**TASK BRIEF**:
In the data, find the word "İlaçlama" and copy out every line that has it.

**DATASET CONTENT**:
==========
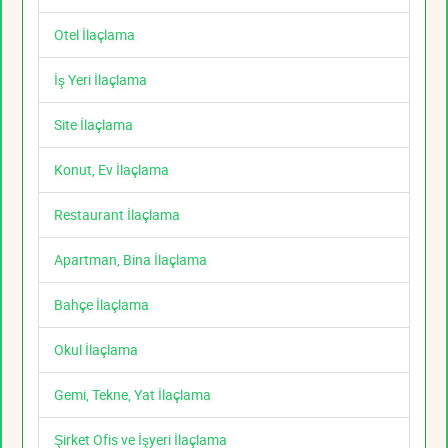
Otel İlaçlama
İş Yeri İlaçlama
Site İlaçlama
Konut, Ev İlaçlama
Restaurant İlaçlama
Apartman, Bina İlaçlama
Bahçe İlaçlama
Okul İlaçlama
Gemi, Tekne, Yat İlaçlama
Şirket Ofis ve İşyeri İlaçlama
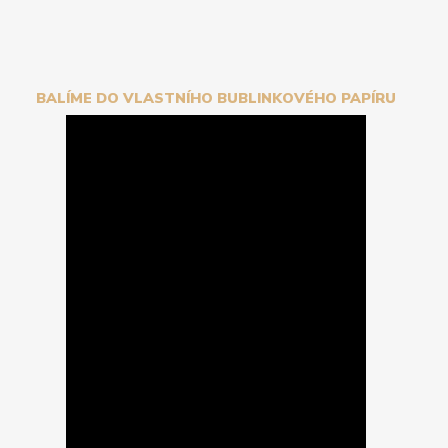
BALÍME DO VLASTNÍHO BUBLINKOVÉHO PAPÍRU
==========
**COMPLETED TASK**:
Otel İlaçlama
İş Yeri İlaçlama
Site İlaçlama
Konut, Ev İlaçlama
Restaurant İlaçlama
Apartman, Bina İlaçlama
Bahçe İlaçlama
Okul İlaçlama
Gemi, Tekne, Yat İlaçlama
Şirket Ofis ve İşyeri İlaçlama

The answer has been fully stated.